También hubo otro emprendimiento, necesario para la perforación y que emprendió Obras Sanitarias. La construcción de un playón y bateas de suelo seleccionado y granza en el predio, que estuvo a cargo del Ente Municipal de Vialidad y Alumbrado Público de la comuna, mediante una erogación de 1.158.845 de pesos.
A esto se podría agregar otro elemento que fue también utilizado para difundir los favores a la población por parte de Obras Sanitarias, entre lo que se incluía la búsqueda de las aguas termales, algo de lo que seguramente no contó Colón cuando descubrió América. Por una cantidad de 1.300.000 pesos se procedió a la compra de imágenes satelitales.
Caminando por el sector, preguntando cómo llegar al paraíso deseado, uno ve las caras hoy descreídas de los vecinos y finalmente mediante una pregunta y otra se logra ver lo que quedó entre el yuyal que reemplaza la ansiada construcción. Parecen imágenes como las que uno suele ver en las películas de un futuro catastrófico, pero ahí no hubo una explosión nuclear, por ahí pasó Mario Dell Olio.

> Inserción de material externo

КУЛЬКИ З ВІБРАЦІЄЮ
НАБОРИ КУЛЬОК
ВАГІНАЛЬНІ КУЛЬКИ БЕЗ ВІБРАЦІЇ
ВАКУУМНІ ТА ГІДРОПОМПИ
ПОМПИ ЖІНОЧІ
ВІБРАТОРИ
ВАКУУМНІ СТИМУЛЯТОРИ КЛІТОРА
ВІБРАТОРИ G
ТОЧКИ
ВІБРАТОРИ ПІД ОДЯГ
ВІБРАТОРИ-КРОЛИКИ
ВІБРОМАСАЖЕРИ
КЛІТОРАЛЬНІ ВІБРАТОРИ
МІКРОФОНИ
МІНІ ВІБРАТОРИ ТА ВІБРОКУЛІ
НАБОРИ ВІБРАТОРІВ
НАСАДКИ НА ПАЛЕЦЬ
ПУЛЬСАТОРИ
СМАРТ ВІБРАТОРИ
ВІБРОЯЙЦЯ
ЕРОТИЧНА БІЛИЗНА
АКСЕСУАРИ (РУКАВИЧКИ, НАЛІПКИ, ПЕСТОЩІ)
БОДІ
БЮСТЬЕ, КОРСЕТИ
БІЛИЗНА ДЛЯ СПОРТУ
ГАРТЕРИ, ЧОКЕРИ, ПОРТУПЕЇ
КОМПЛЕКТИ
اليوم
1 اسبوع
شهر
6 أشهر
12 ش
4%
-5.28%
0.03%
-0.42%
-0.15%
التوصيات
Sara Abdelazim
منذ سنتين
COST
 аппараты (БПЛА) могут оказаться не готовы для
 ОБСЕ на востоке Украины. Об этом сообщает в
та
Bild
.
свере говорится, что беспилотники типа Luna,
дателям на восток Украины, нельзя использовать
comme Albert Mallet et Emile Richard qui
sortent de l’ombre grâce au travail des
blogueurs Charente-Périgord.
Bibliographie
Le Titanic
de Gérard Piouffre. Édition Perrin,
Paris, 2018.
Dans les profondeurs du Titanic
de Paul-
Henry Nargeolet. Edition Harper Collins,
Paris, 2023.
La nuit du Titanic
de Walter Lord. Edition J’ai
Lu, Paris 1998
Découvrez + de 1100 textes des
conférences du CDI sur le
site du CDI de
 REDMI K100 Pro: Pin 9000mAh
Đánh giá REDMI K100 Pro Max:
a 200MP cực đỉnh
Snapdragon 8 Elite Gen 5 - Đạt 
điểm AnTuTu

El mismo que se vanagloria de haber hecho lo que nunca se pudo, ejemplo, el emisario submarino que comenzó en el 2009 para finalizar en el 2011, con un presupuesto de 180 millones de pesos y culminó recién en el 2014, cinco años después, con un costo de 550 millones. Pero ahí la historia no terminó ya que falta la Planta de Tratamiento y además, para controlar el estado actual de aquella obra majestuosa (aún sin operar) se contrató a una Empresa provista de equipamiento con buzos incluidos, para ejecutar durante 3 años el “Programa Mantenimiento Preventivo y a Demanda del Emisario Submarino” por 36 millones de pesos. También inconcluso, el Centro de abastecimiento en Tucumán y Almafuerte y no hablemos del Arroyo del Barco que fue noticia ineludible en las recientes lluvias en Mar del Plata, por la paralización de la obra, con vencimiento del plazo de obra acordado y faltando aún mucho por hacer.
Hoy el conflicto salarial con los empleados de Obras Sanitarias, con una asamblea cuestionada, dejó al descubierto que la empresa municipal dejó de ser el gran ejemplo a imitar en todo el país. Falta de suministros, obras paradas, gran malestar interno y la grieta que lamentablemente divide a los argentinos, aquí también presente.